I checked the equine scatology box above, but I will note that two of the items on the list may have something to them, albeit not in the typical PCT vein.

  1. There are a (probably small) number Muslims who would consider the President a Muslim by virtue of his father being a Muslim. I have seen NO evidence that the President considers himself a Muslim in any meaningful sense of the word.

  2. It is probable that something major, that is still classified (i.e., beyond the scope of Project Mogul), happened at Roswell in 1947, but I do not believe that it had anything to do with extraterrestrials. The secrecy maintained was just too intense for a crashed spy balloon, and given the since-acknowledged government activities in period involving atomic weapons and germ warfare, I find it parsiminous to believe (or at least not dismiss) that they were up to something with ramifications that would still cause a backlash today.

This fellow launched an epically bad thread on the SDMB some time ago. There may be even an itty bitty bit to it in that Northern European monarchs may have had more Southern European/North African ancestry than their typical subject by virtue of marriage alliances with far-flung noble families, but the idea as expounded is a train wreck.

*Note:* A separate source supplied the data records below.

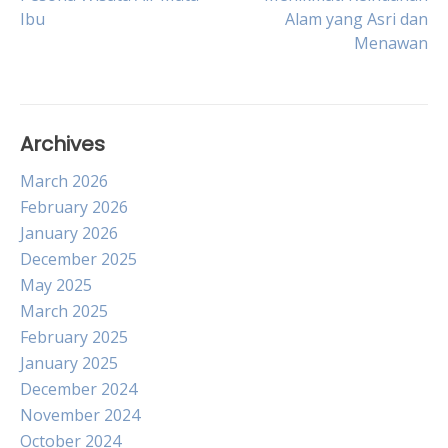
Ibu
Alam yang Asri dan
navigation
Menawan
Archives
March 2026
February 2026
January 2026
December 2025
May 2025
March 2025
February 2025
January 2025
December 2024
November 2024
October 2024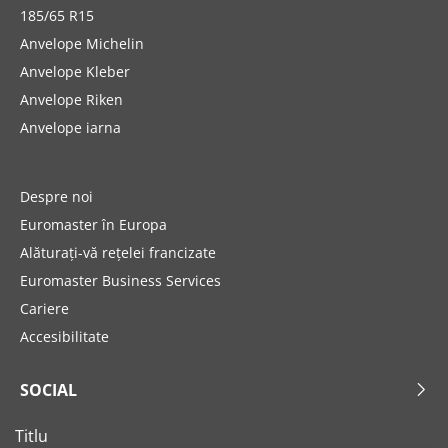
185/65 R15
Anvelope Michelin
Anvelope Kleber
Anvelope Riken
Anvelope iarna
Despre noi
Euromaster în Europa
Alăturați-vă rețelei francizate
Euromaster Business Services
Cariere
Accesibilitate
SOCIAL
Titlu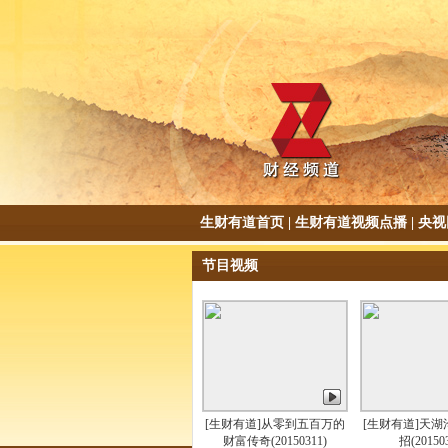
生财有道首页
|
生财有道视频点播
|
央视
节目视频
[生财有道]从零到五百万的
[生财有道]天
财富传奇(20150311)
招(20150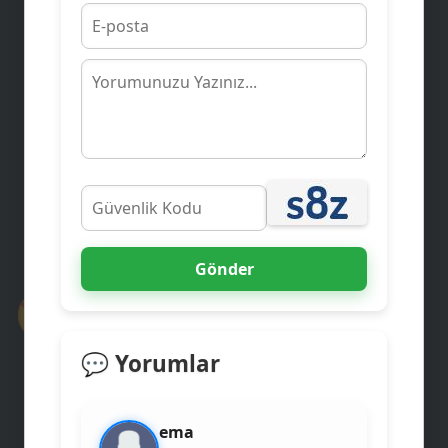
🎙️
Gönder
🤩
👩‍💻
💬 Yorumlar
ema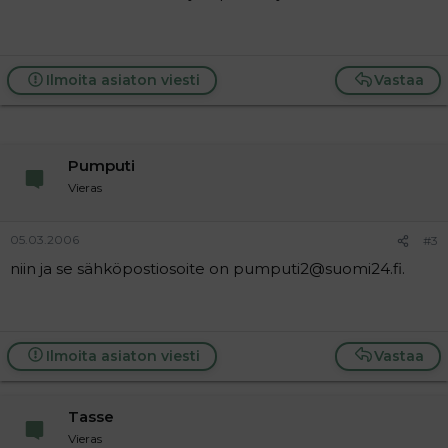
Ilmoita asiaton viesti
Vastaa
Pumputi
Vieras
05.03.2006
#3
niin ja se sähköpostiosoite on pumputi2@suomi24.fi.
Ilmoita asiaton viesti
Vastaa
Tasse
Vieras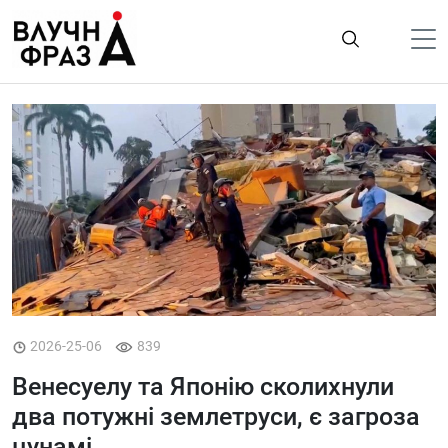
К
содержимому
Політика
Гроші
Життя
Лайфстайл
ТехноНаука
Людина
Корисності
2026-25-06
839
Ukraine
Венесуелу та Японію сколихнули
Про нас
два потужні землетруси, є загроза
цунамі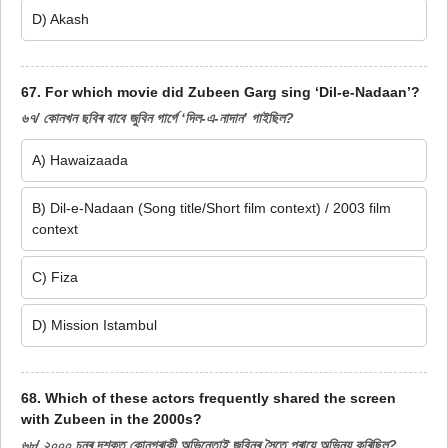
D) Akash
67. For which movie did Zubeen Garg sing ‘Dil-e-Nadaan’?
৬৭/ কোনখন ছবিৰ বাবে জুবিন গাৰ্গে ‘দিল-এ-নাদান’ গাইছিল?
A) Hawaizaada
B) Dil-e-Nadaan (Song title/Short film context) / 2003 film
context
C) Fiza
D) Mission Istambul
68. Which of these actors frequently shared the screen
with Zubeen in the 2000s?
৬৮/ ২০০০ চনৰ দশকত কোনগৰাকী অভিনেতাই জুবিনৰ সৈতে প্ৰায়ে অভিনয় কৰিছিল?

I admit to knowing nothing about your Clarke and Mozart examples.

I will throw out that the first folio clearly calls Shakespeare the author of all the plays therein, that it was edited by people who personally knew Shakespeare and the workings of the Lord Chamberlain’s/King’s Men, and that the attribution also agrees with many of the play printed in quarto editions previously (I don’t mean to imply that some disagree - just many quartos were published without any attribution). These guys wouldn’t have accidentally miscatalogued something.

Of course, playwriting then wasn’t a man alone in a quiet room affair. Many parts were contributed by many. I liken it to a band working on a song that one member has written. But none of the people who could have disputed the attribution. Fletcher was credited when it was warranted - whatever standard they had for deciding if a play was co-written or not.

A couple of good books have been written about the events, one by Joe Nickell I believe, that are as thorough and well-documented as necessary to clear away any mystery. It was a simple incident, blown out of proportion and then wrapped in the smoke and mirrors of Cold War paranoia. Remember, Mogul was an extremely highly classified project dealing with the most sensitive issues of the Cold War - it needs no dressing up to see why the AF and US reacted as they did.

Like the enormous amount of accretions attached to the basic facts of Bermuda Triangle events, Roswell had a number of separate things attached to it - such the balloon dummies from a later time and different project, and some aspects of the supposed coverup that were cover stories for other secret projects.

The “Roswell Incident” boils down to the simple bullet list above, coupled with expanding paranoia and misunderstanding and then the addition of unrelated events.

Pull up a chair, open up some popcorn and enjoy.